> **Task prompt**
No pictures go into the copy. Write out exactly the lines below from the one containing "setIteratorFirstRow" through the one containing "Suburbia Factory".

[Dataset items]
- Opening Delimiter -
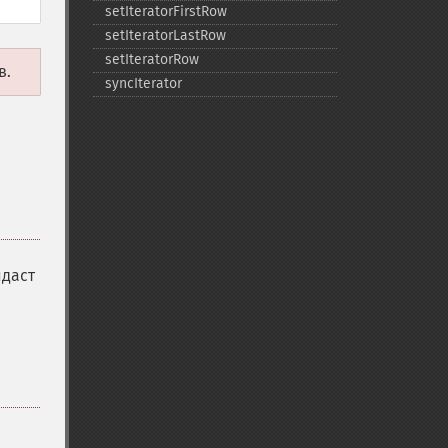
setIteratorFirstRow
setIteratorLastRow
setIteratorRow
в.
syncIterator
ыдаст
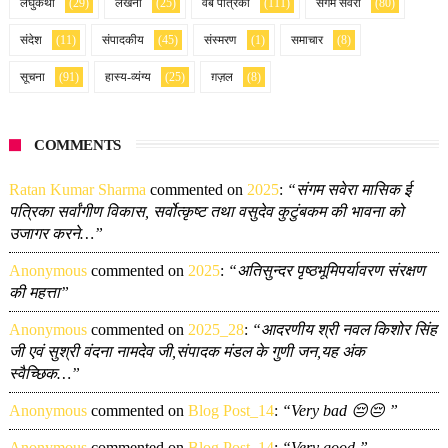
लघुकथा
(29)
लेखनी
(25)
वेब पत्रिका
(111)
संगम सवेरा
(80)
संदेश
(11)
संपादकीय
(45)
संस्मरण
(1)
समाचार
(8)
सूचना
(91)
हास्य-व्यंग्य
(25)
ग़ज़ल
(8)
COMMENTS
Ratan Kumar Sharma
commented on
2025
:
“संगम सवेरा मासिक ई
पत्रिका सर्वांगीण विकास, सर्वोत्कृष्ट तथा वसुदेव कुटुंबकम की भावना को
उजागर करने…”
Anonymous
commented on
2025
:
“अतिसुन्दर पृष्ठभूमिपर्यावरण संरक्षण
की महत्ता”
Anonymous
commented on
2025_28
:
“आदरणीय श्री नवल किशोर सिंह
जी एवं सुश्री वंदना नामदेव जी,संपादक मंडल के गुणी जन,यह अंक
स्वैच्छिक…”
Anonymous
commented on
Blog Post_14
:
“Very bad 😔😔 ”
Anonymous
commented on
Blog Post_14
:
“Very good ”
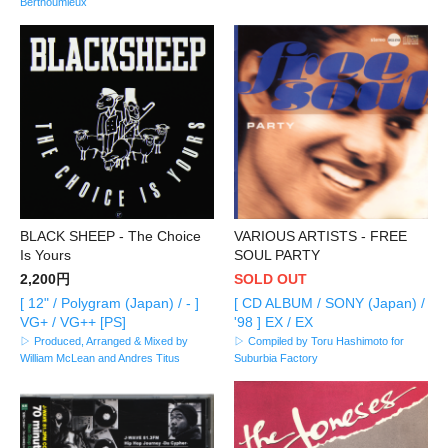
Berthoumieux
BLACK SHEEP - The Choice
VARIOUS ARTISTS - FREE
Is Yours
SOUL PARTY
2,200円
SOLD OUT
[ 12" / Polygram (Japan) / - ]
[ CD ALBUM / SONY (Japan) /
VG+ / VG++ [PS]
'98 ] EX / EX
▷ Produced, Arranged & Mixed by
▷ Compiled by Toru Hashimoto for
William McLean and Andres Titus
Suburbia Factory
- Closing Delimiter -
- Opening Delimiter -
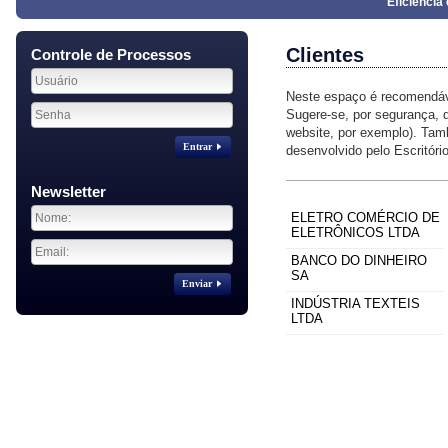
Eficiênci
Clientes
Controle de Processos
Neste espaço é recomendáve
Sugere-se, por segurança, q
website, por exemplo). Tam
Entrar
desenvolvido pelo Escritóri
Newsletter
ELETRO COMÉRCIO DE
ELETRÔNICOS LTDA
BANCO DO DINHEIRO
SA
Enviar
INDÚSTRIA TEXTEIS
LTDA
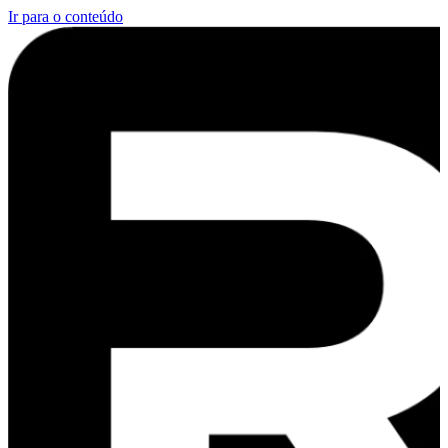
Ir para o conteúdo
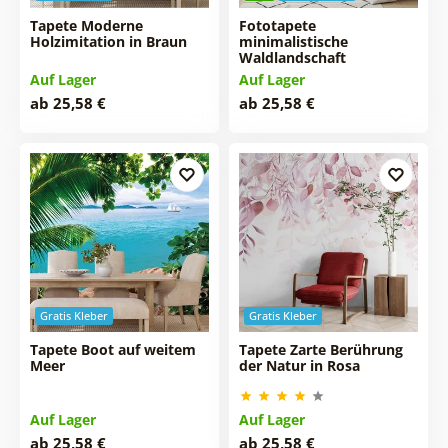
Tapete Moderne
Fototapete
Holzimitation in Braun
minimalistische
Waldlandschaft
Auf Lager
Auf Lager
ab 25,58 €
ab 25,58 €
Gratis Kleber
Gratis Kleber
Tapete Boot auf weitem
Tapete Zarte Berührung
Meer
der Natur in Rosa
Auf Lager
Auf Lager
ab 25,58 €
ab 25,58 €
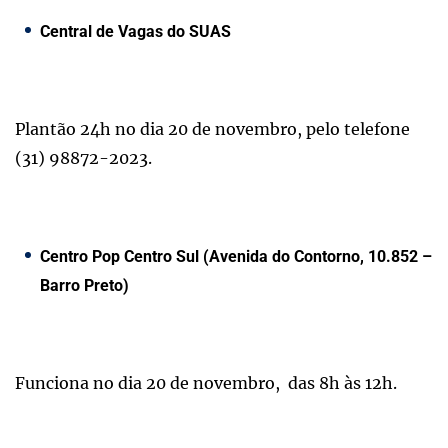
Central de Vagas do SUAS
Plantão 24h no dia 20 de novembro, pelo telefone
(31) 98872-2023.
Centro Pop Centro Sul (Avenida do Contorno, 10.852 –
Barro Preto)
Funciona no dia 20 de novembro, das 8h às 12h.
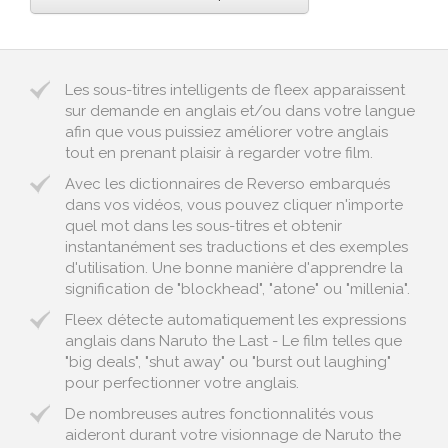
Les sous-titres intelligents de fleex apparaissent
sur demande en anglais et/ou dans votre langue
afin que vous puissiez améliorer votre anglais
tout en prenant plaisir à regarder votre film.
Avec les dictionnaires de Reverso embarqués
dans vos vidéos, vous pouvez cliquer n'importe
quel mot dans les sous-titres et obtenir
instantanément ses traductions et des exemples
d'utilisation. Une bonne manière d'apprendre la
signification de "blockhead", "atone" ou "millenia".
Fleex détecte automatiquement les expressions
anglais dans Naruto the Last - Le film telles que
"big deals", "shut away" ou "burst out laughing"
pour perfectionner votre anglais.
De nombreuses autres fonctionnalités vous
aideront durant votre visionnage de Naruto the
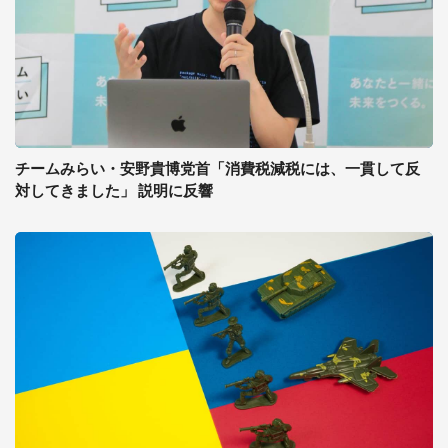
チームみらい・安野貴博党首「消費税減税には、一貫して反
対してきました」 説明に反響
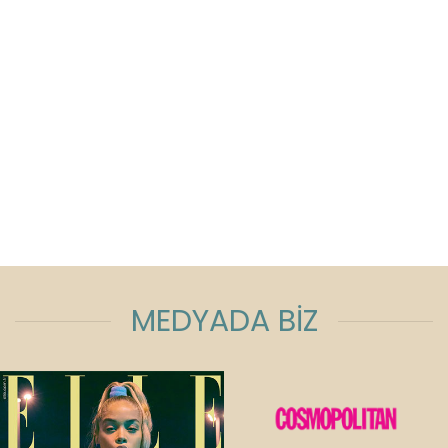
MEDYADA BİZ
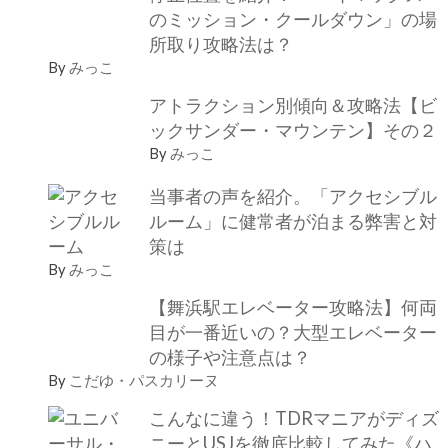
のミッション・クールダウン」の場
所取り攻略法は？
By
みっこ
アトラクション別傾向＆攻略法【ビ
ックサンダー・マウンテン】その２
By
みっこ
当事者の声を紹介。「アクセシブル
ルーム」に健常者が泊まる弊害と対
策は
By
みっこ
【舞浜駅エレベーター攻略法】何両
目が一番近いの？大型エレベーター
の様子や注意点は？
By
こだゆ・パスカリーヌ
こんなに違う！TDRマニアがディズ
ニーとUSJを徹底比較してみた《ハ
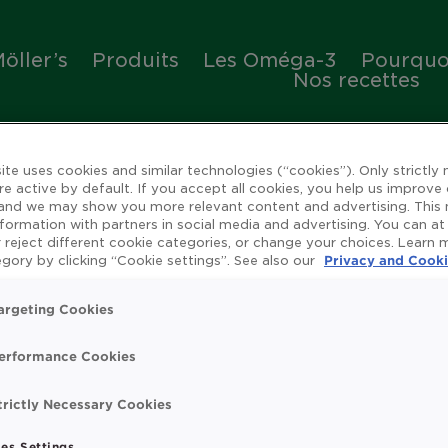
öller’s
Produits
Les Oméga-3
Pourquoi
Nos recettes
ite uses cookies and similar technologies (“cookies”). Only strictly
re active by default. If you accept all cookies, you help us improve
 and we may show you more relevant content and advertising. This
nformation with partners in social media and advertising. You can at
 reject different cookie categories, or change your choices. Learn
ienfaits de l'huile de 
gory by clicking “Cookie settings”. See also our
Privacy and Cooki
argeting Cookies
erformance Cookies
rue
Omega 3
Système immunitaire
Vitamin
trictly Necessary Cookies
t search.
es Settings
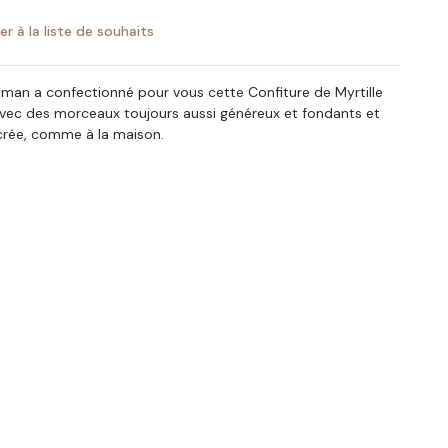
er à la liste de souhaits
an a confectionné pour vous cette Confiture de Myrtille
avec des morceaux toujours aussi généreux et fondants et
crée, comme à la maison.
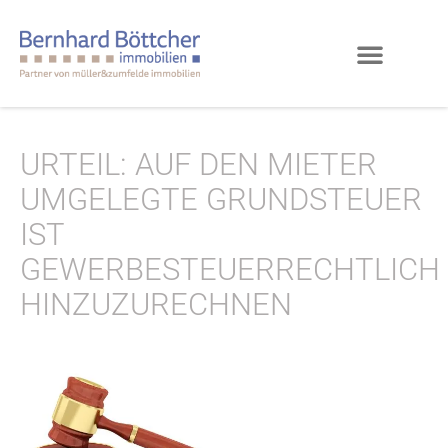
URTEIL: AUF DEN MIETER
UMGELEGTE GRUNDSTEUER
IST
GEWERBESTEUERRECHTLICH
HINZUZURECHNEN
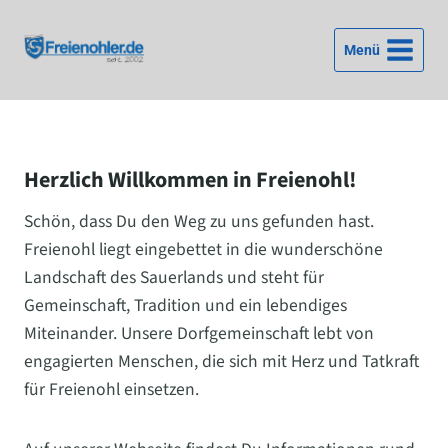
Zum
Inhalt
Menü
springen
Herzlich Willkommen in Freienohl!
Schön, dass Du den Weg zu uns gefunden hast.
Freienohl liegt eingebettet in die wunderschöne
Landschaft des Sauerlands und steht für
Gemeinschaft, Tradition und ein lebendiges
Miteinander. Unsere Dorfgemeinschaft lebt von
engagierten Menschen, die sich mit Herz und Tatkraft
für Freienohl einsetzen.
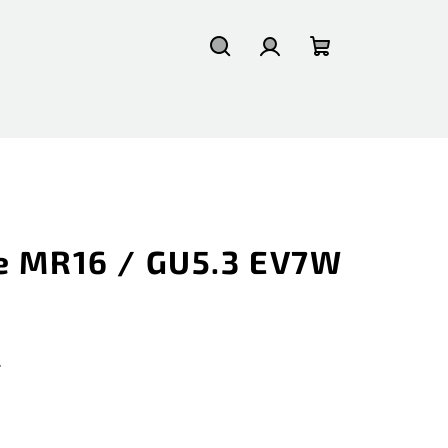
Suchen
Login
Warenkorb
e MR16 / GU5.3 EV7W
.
- Closing Delimiter -
- Opening Delimiter -
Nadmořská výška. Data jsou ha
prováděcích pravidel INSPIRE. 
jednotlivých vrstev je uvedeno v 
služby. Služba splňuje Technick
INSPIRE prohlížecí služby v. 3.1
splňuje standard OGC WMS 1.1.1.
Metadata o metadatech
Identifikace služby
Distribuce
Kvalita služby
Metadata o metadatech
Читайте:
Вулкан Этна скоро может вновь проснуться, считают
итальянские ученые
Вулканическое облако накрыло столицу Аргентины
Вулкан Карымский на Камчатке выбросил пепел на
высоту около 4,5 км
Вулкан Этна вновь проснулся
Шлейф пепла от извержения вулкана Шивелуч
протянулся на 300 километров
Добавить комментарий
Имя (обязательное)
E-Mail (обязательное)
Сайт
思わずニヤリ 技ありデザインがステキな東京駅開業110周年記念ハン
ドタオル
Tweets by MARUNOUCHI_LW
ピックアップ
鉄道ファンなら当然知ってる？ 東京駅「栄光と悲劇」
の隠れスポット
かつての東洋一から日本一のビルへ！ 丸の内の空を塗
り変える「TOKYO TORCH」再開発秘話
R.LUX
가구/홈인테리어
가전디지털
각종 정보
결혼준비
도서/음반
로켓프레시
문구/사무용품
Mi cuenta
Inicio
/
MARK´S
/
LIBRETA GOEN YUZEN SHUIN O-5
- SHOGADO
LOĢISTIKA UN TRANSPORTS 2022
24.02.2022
- Closing Delimiter -
> **Task solution**
setIteratorFirstRow
setIteratorLastRow
setIteratorRow
в.
syncIterator
ыдаст
लघुकथा
(29)
लेखनी
(25)
वेब पत्रिका
(111)
संगम सवेरा
(80)
संदेश
(11)
संपादकीय
(45)
संस्मरण
(1)
समाचार
(8)
सूचना
(91)
हास्य-व्यंग्य
(25)
ग़ज़ल
(8)
COMMENTS
Ratan Kumar Sharma
commented on
2025
:
“संगम सवेरा मासिक ई
पत्रिका सर्वांगीण विकास, सर्वोत्कृष्ट तथा वसुदेव कुटुंबकम की भावना को
उजागर करने…”
Anonymous
commented on
2025
:
“अतिसुन्दर पृष्ठभूमिपर्यावरण संरक्षण
की महत्ता”
Anonymous
commented on
2025_28
:
“आदरणीय श्री नवल किशोर सिंह
जी एवं सुश्री वंदना नामदेव जी,संपादक मंडल के गुणी जन,यह अंक
स्वैच्छिक…”
Anonymous
commented on
Blog Post_14
:
“Very bad 😔😔 ”
Anonymous
commented on
Blog Post_14
:
“Very good ”
Berthoumieux
BLACK SHEEP - The Choice
VARIOUS ARTISTS - FREE
Is Yours
SOUL PARTY
2,200円
SOLD OUT
[ 12" / Polygram (Japan) / - ]
[ CD ALBUM / SONY (Japan) /
VG+ / VG++ [PS]
'98 ] EX / EX
▷ Produced, Arranged & Mixed by
▷ Compiled by Toru Hashimoto for
William McLean and Andres Titus
Suburbia Factory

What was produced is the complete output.